Wednesday, October 13, 2004

Mass debate

A note about tonight's debate: expectations are everything.

Bush has made an entire LIFE by not doing anything genuinely impressive, but simply surpassing ridiculously low expectations. He has even said so himself: "I'm the master of low expectations."

Kerry was seen as largely wiping the floor with Bush in the first debate. But this was only partially because he actually DID wipe the floor with him. The other part came from the fact that Bush, for once, had reasonably high expectations for the debate, since he had debated decently in the past, and since the debate was on foreign policy, which the idiots in the press had scripted to be Bush's strength.

In the second debate, Bush was seen as doing considerably better, largely because the first debate had severely lowered expectations for him. In my opinion, the first half of the second debate was every bit as much of a mismatch as the first. But Bush DID hold his own decently in the second half - domestic policy - and he benefitted from his usual low expectations.

So. The third debate will be problematic. Expectations for Bush against Kerry are now VERY low - he won't have to do much to clear them. And Bush DID hold his own in the second half of the last debate - the domestic policy half, which is the subject of tonight's debate also. And contrary to conventional wisdom, foreign policy is Bush's weakness and domestic policy his strength - at least for the purposes of the election. On foreign policy, Bush has to spin televised beheadings into a positive. But on domestic issues, he can talk about abortion, gay marriage, "under God" in the Pledge of Allegiance, and on and on - issues that resonate as hot buttons with many conservative voters, and which Bush is genuinely comfortable talking about. Yes, the economy sucks, and healthcare sucks and social security sucks, but those things involve a whole bunch of numbers. They are very wonkish, and they are subjects where it is VERY easy to pass the buck, since no one watching actually knows how they works anyway. On the economy, Bush can pretty much say anything and get away with it.
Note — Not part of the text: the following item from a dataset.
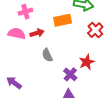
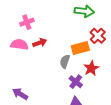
orange rectangle: (63, 20) -> (80, 48), moved
gray semicircle: (47, 55) -> (65, 61), moved, turned 48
UNfortunately - and I certainly hope I'm wrong - I expect Bush to do pretty well in this debate. He is very comfortable talking about the "social" issues, but I don't think John Kerry is. I can easily see Kerry doing lots and lots of hairsplitting on those issues, and people losing patience with it. In the second debate, when Kerry discussed Partial Birth Abortion and parental notification, he was correct but his presentation wasn't that great. And if Bush simply holds his own the So-Called-Liberal-Media will try to spin it into a stunning victory.

The key to winning this debate is in the after-the-debate fact check. Bush, we all know, is going to lie his ass off. Especially when he talks about the economy. Kerry will correct him, but in the context of the debate the viewer will have no way of knowing who's right - one guy says X, the other guy says Y.

But after the debate, it will be the job of the press - egged on by politically motivated viewers - to actually present the genuine facts. If the press can only be persuaded to DO that job.

Bush is SURE to claim that the recession started when Clinton was President. It will be up to us to DEMAND that the press point out that that isn't true - it started in March 2001, and Bush entered office touting the health of the economy as the original excuse for his tax cut. Bush will claim that he has created jobs, when he has lost them. He will claim that Kerry wants a government takeover of health-care, when he doesn't.

One possibly devastating shot Kerry has is when Bush asks him how he is going to pay for his social programs, which he certainly will. Kerry can tell Bush that he will pay for them by reversing the Bush policies that caused the deficit in the first place - and then demand that President Deficit explain how HE is paying for stuff RIGHT NOW. Bush seems to think that only OTHER people have to explain where money is coming from, and Kerry should point this out, and point out that Bush has increased spending more than any President in history.

But, Bush will claim that the moon is made of green cheese, if necessary, and the press will actually treat that as a reasonable possibility. The press corps is notoriously lazy, and will do NO work at all if they can get away with it.

After this debate, pressure has GOT to be placed on the press to not merely do a fact-check, but to MAKE A RUNNING STORY out of a candidate's blatantly falsifying the facts. To rewrite the script so that the conventional press wisdom becomes "George W. Bush doesn't tell the truth."